Now, let's talk about those side lengths. Here's what we have:
- Top left to top right: (x + 5) - (y - 4) = x - y + 9 (Didn't expect some algebra, did ya?)
- Bottom left to bottom right: (x + 12) - (2x + 5) = -x + 7
But wait, there's more! We can simplify that second equation a bit:
- Bottom left to bottom right: -x + 7
There you go! The variables and lengths of the sides of this kite, in all their mysterious and simplified glory. Have a good one!

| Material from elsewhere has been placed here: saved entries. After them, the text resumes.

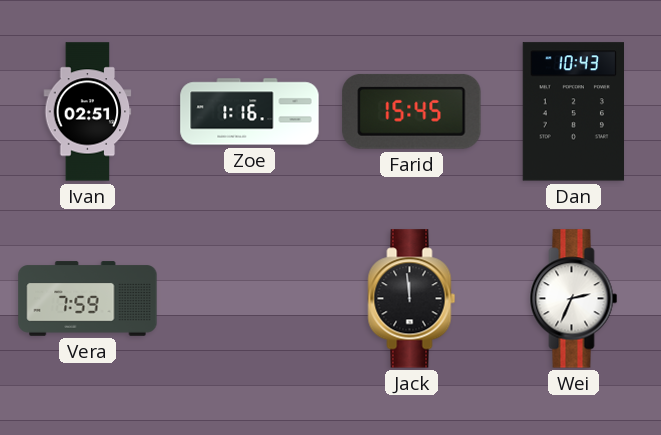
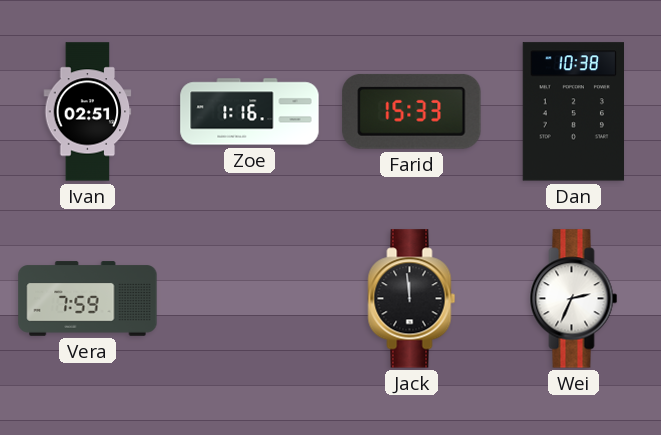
Farid: 15:45 -> 15:33
Dan: 10:43 -> 10:38
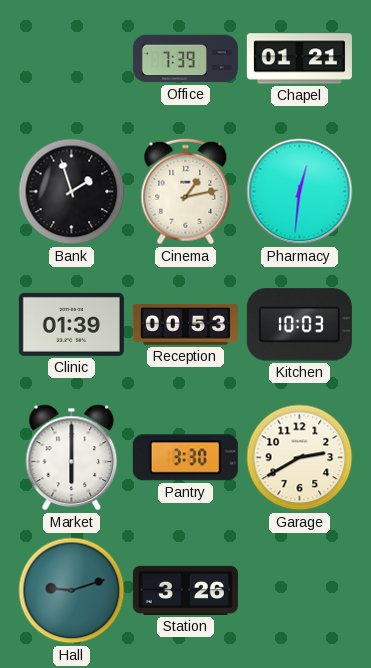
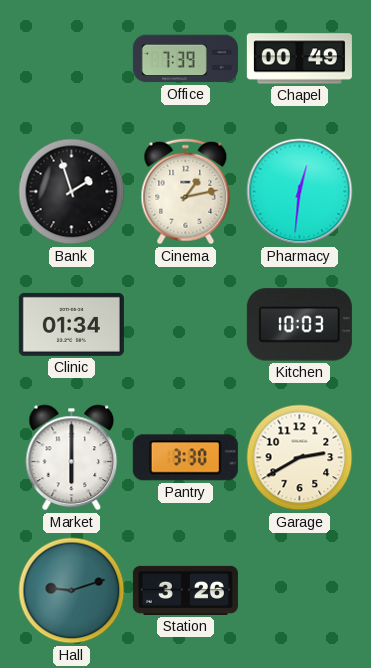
Chapel: 01:21 -> 00:49
Clinic: 01:39 -> 01:34
Reception: 00:53 -> none
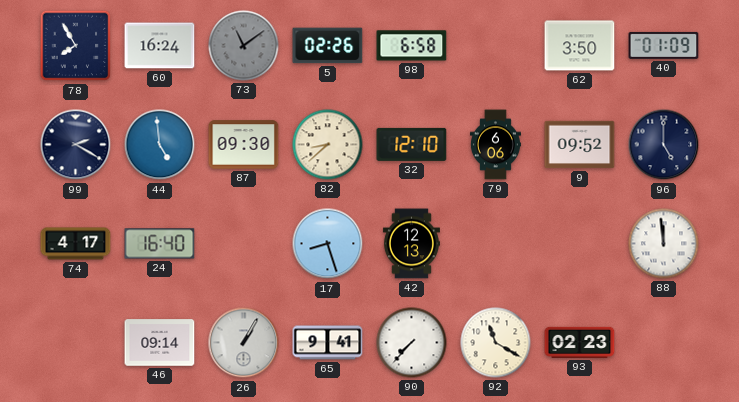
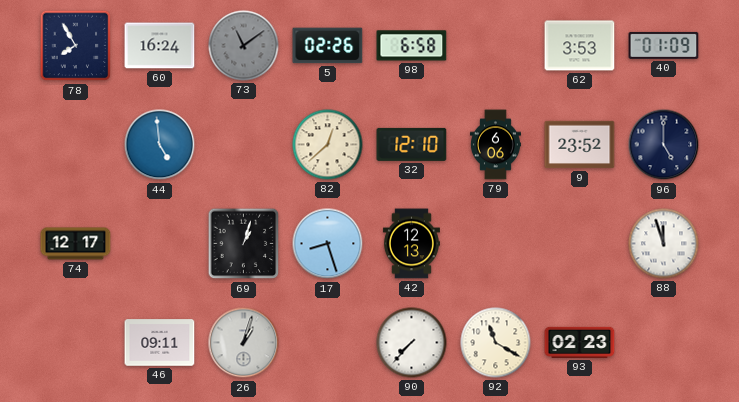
62: 3:50 -> 3:53
99: 2:20 -> none
87: 09:30 -> none
82: 8:38 -> 12:38
9: 09:52 -> 23:52
74: 4:17 -> 12:17
24: 16:40 -> none
69: none -> 1:03
88: 11:59 -> 11:57
46: 09:14 -> 09:11
26: 1:05 -> 1:03
65: 9:41 -> none
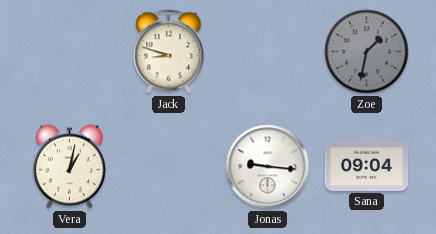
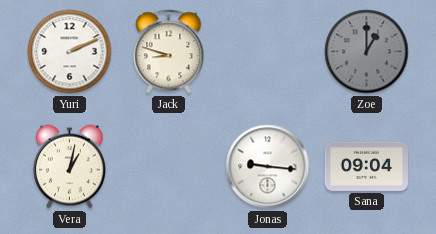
Yuri: none -> 2:11
Zoe: 1:32 -> 1:00
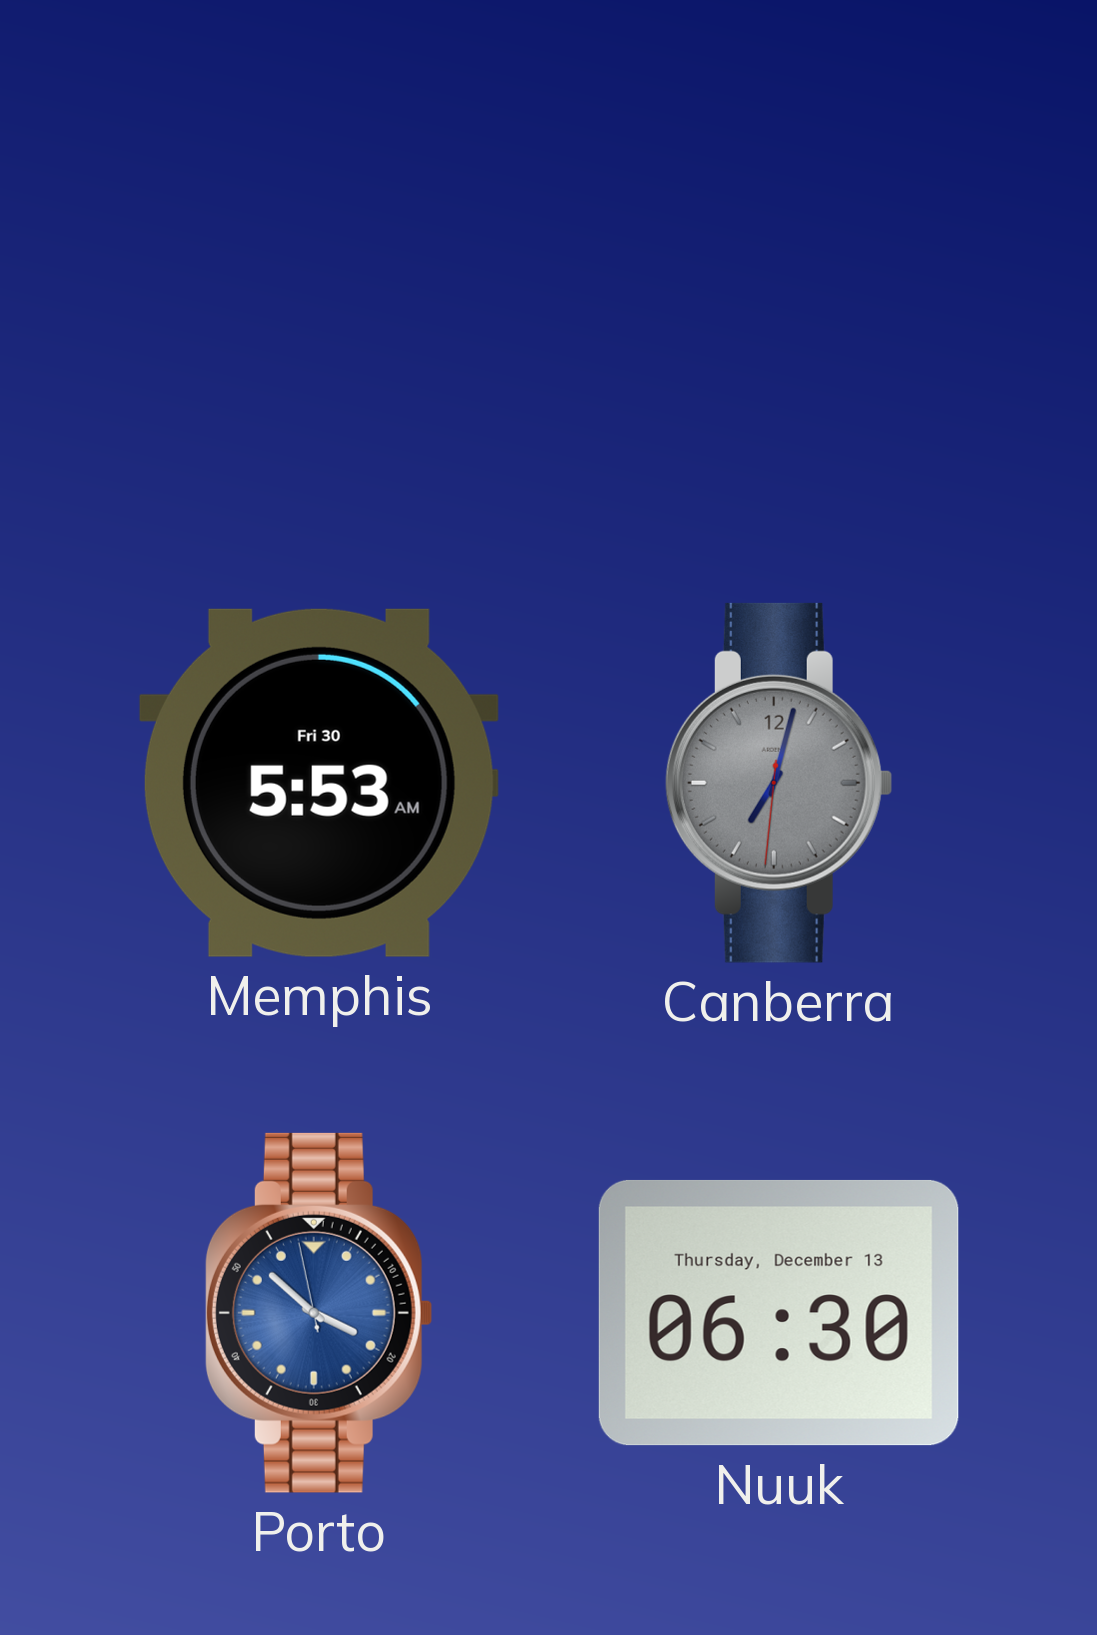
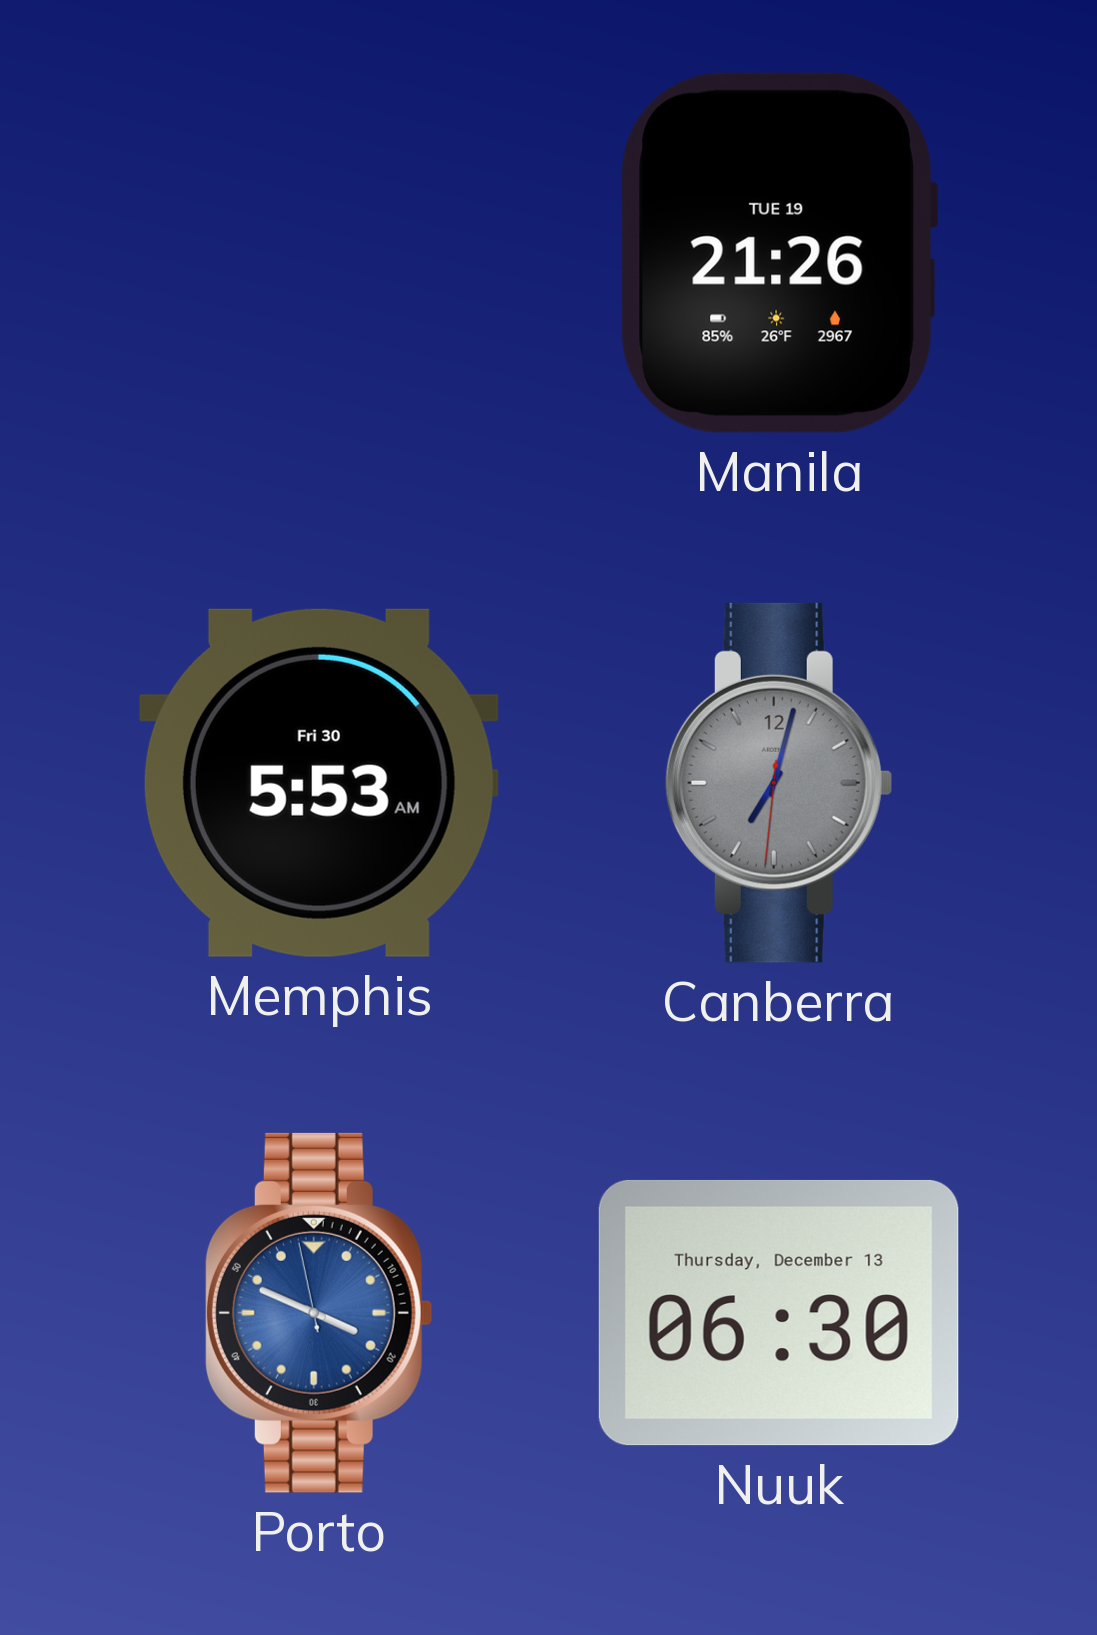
Manila: none -> 21:26
Porto: 3:51 -> 3:48
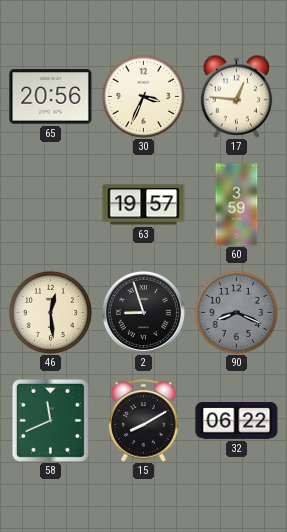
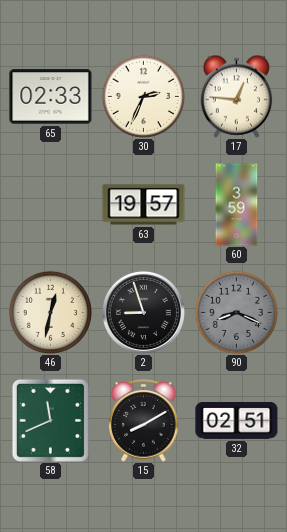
65: 20:56 -> 02:33
30: 3:34 -> 2:34
46: 12:29 -> 12:32
32: 06:22 -> 02:51
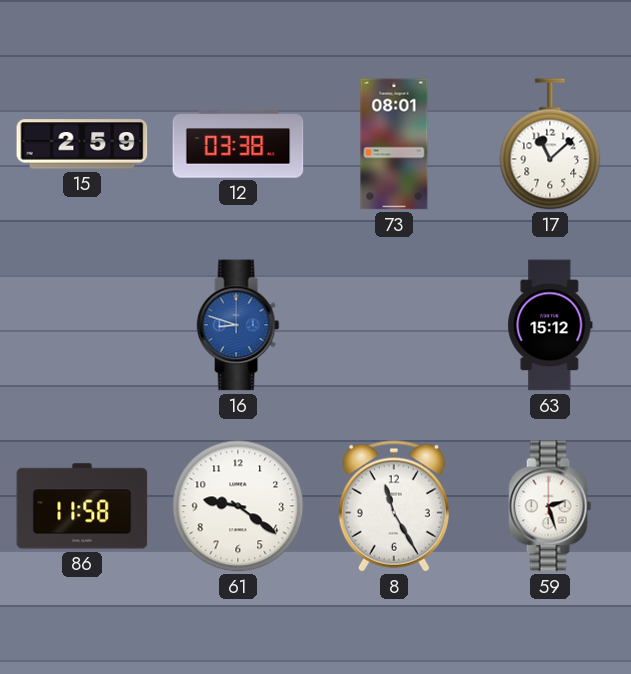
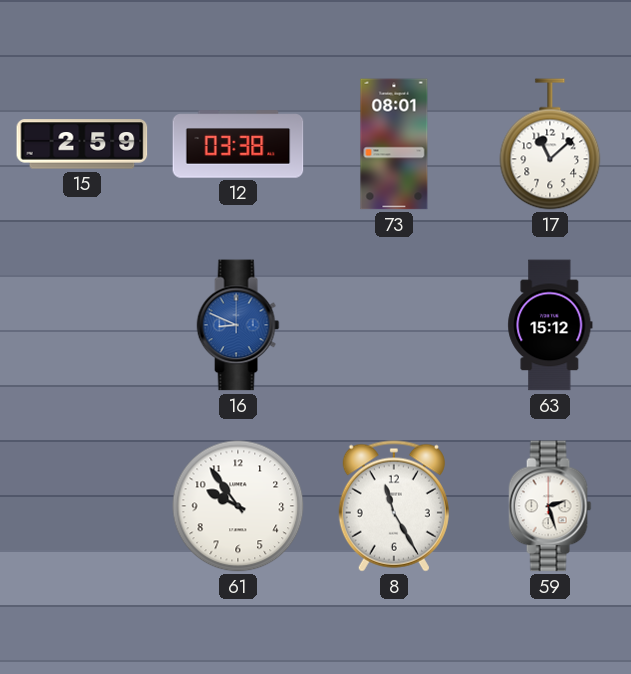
16: 8:48 -> 8:49
86: 11:58 -> none
61: 9:21 -> 9:54
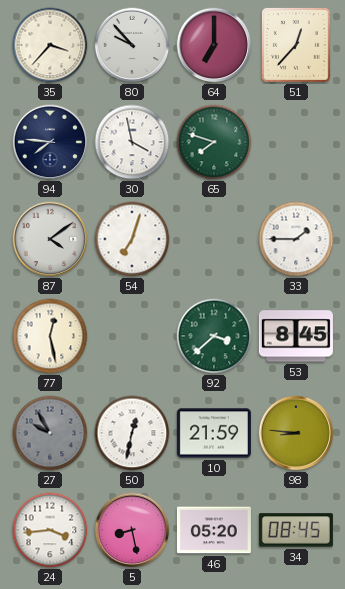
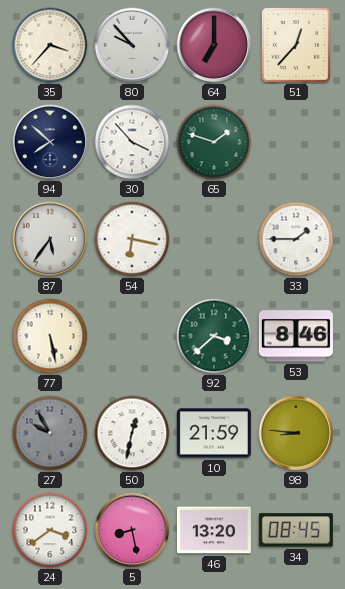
94: 7:46 -> 7:52
30: 3:58 -> 3:53
65: 7:48 -> 1:48
87: 4:09 -> 5:36
54: 7:03 -> 6:17
77: 12:28 -> 5:28
53: 8:45 -> 8:46
24: 3:44 -> 3:39
46: 05:20 -> 13:20
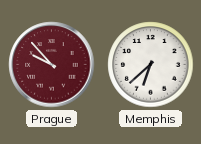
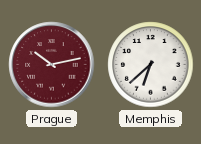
Prague: 9:53 -> 10:13
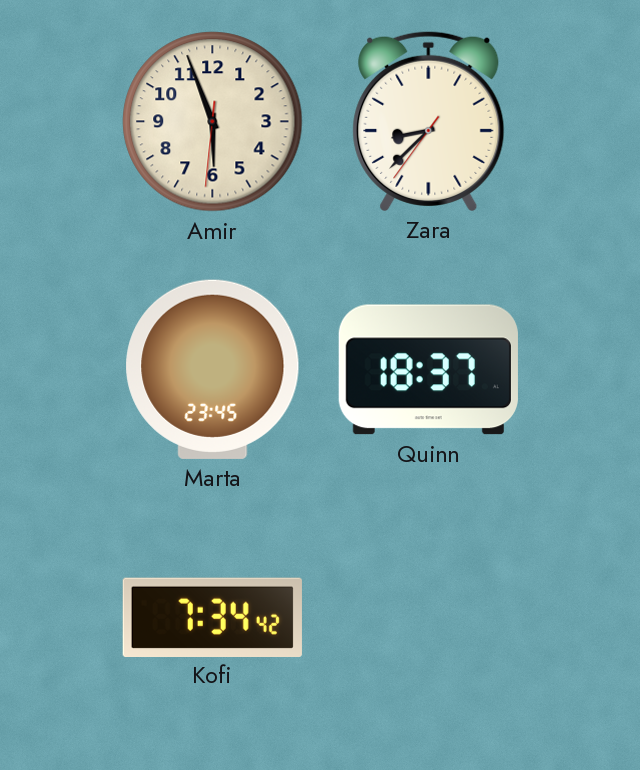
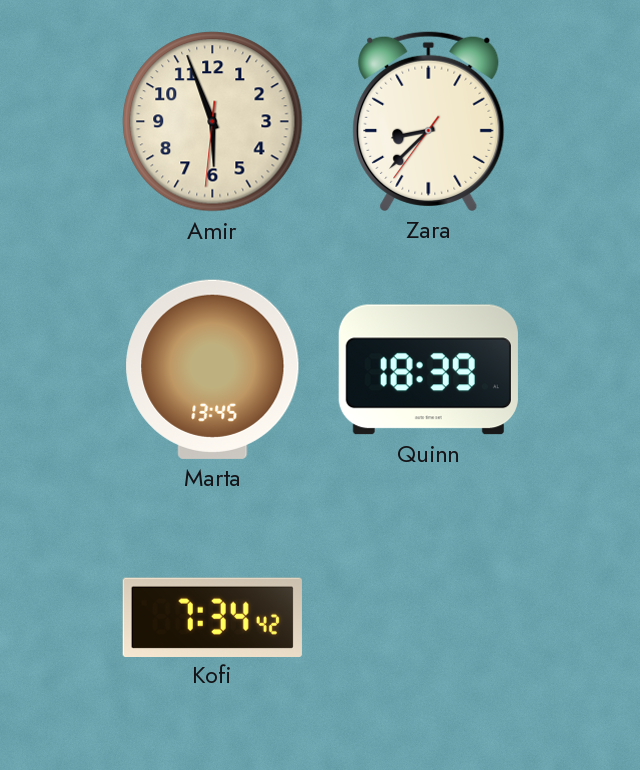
Marta: 23:45 -> 13:45
Quinn: 18:37 -> 18:39
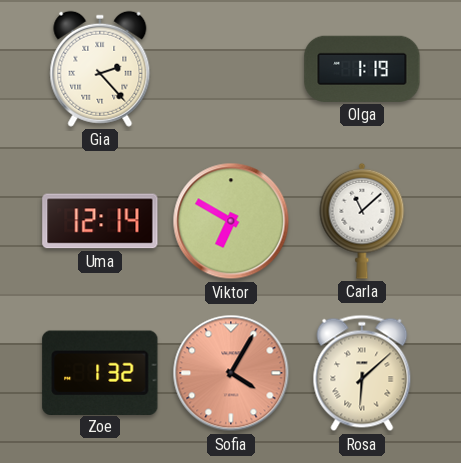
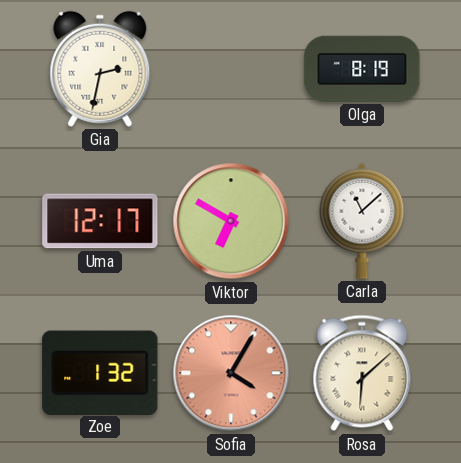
Gia: 2:23 -> 2:32
Olga: 1:19 -> 8:19
Uma: 12:14 -> 12:17
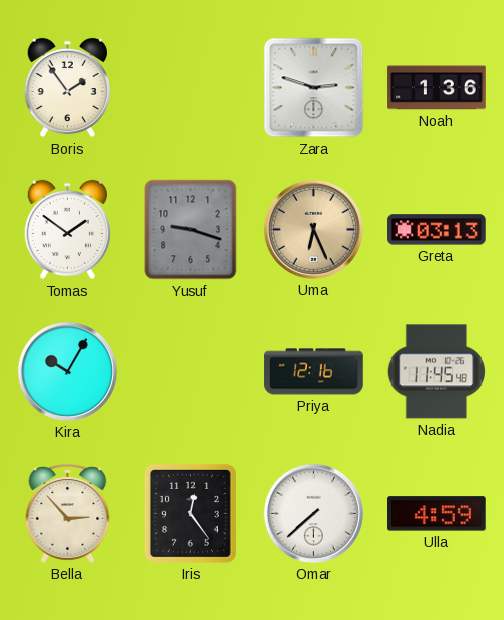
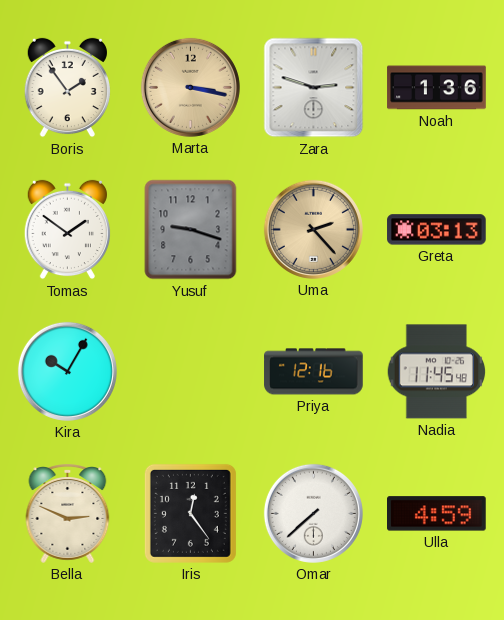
Marta: none -> 3:17
Uma: 6:26 -> 2:23
Bella: 2:53 -> 2:49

To find the variables and lengths of the sides of the kite, we first need to understand the properties of a kite. In a kite, the two pairs of adjacent sides are of equal length.
Let's label the sides of the kite as follows:
- Top side: y-4
- Bottom side: 2x+5
- Left side: y-4
- Right side: x+12
From the given information, we can set up equations to find the values of x and y.
Since opposite sides of a kite are equal, we can equate the top and bottom sides:
y-4 = 2x+5
Similarly, we can equate the left and right sides:
y-4 = x+12
We now have a system of two equations with two variables. Let's solve it:
1) y-4 = 2x+5
Rearrange the equation: 2x-y = -9
Multiply both sides by -1 for easier solving: -2x+y = 9 (Equation 1)
2) y-4 = x+12
Rearrange the equation: x-y = -16 (Equation 2)
We can solve this system of equations either by substitution or elimination method:
Using substitution method:
From Equation 2, we can express x in terms of y: x = y-16
Now substitute this value of x in Equation 1:
-2(y-16) + y = 9
Solve for y:
-2y + 32 + y = 9
-y = 9 - 32
-y = -23
y = 23
Now that we have the value of y, substitute it back into Equation 2 to find x:
x - 23 = -16
x = -16 + 23
x = 7
Therefore, the variables for the kite are x = 7 and y = 23.
To find the lengths of the sides, substitute the values of x and y into the expressions for each side:
Top side: y-4 = 23-4 = 19 units
Bottom side: 2x+5 = 2(7)+5 = 14+5 = 19 units
Left side: y-4 = 23-4 = 19 units
Right side: x+12 = 7+12 = 19 units
So, all the sides of the kite have a length of 19 units.